Kerri’s advice for bereaved parents
Talk about your babies, if and when you’re ready to. They deserve to be spoken about, you deserve to be a proud parent, and anyone who cares about you will be delighted to hear about your child.
Fill your house with memories of them, no matter how big or small they are. If you don’t have pictures or scans, even seeing their name in print, or on a feather in a frame is a source of comfort.
I found the best place to get peer support was Instagram. I have an amazing support network of Mummies and Daddies who share their beautiful lost babies, talk about Harrison in a positive way, remember anniversaries, write his name in the sand, light candles for him, and say his name. This amazing community has built a safe space for people to talk about all aspects of baby loss, and share the pictures that others may be uncomfortable to see. I’ve made some hopefully lifelong friends from this heart-breaking situation. I also found some amazing baby loss blogs through this platform.

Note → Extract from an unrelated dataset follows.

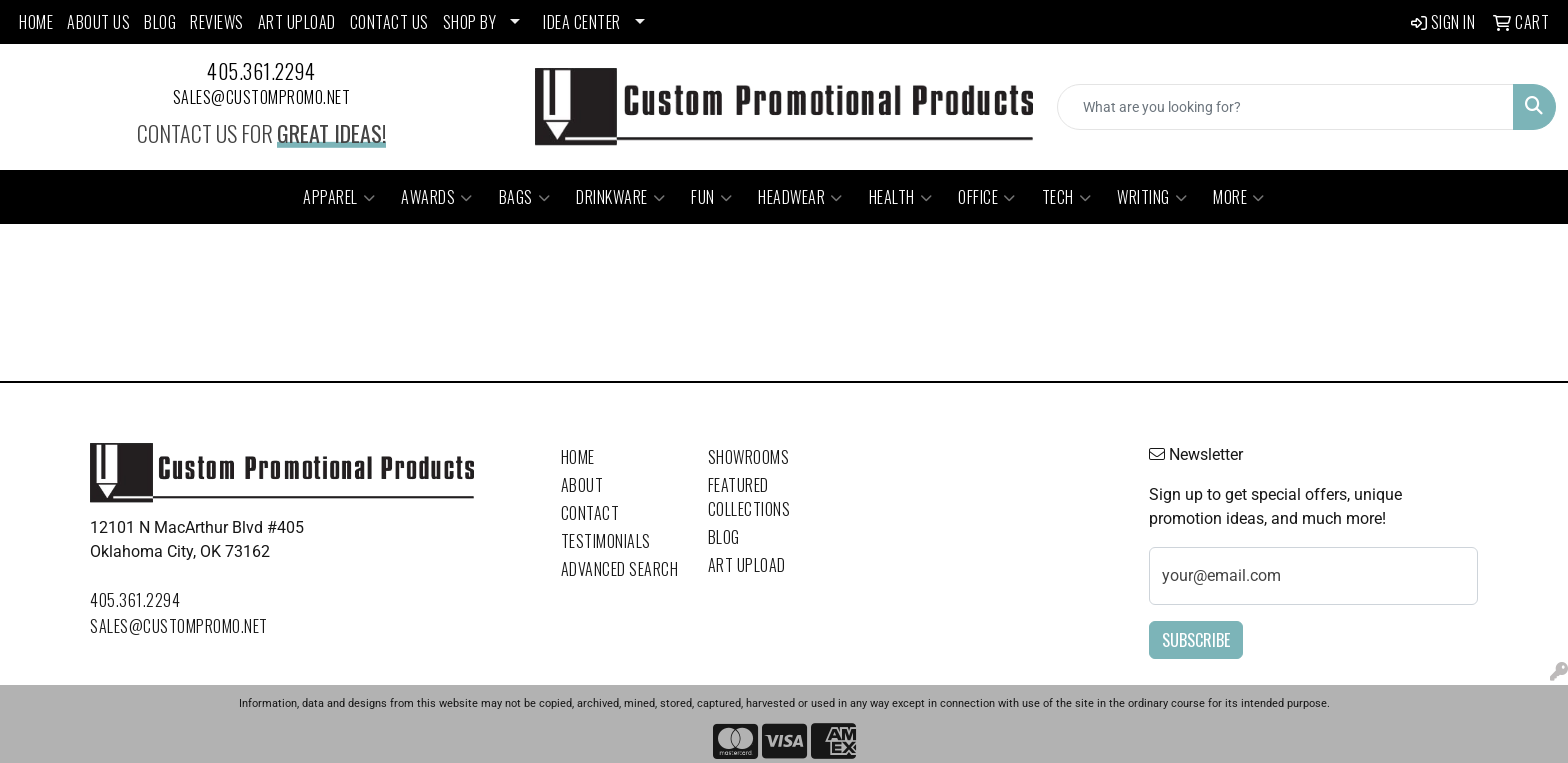  I want to click on Subscribe, so click(1196, 640).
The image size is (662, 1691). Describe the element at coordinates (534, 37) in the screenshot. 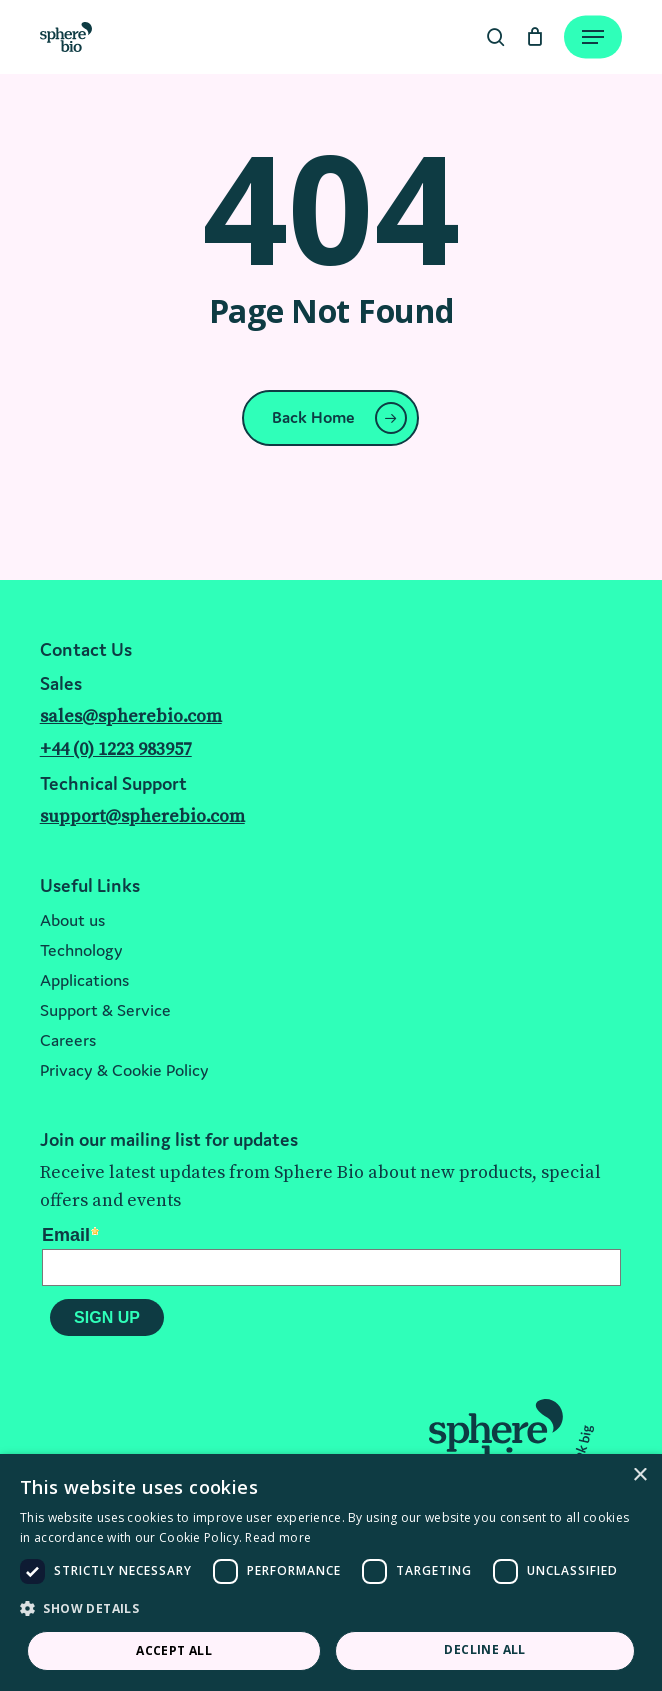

Don’t be afraid to ask for help. Some areas have bereavement counselling offered for free by places like The Co-op Funeralcare. I wasn’t signposted to this service, I don’t think my hospital even knew about it, another loss Mum knew where to look, and sent me their details.
Be kind to yourself and take your time to grieve, but know that it’s still ok to find ways to smile again. I’ve promised myself to live the best possible life I can, for Harrison, because I feel I owe him that. I will live FOR him and I will say his name as often as I can.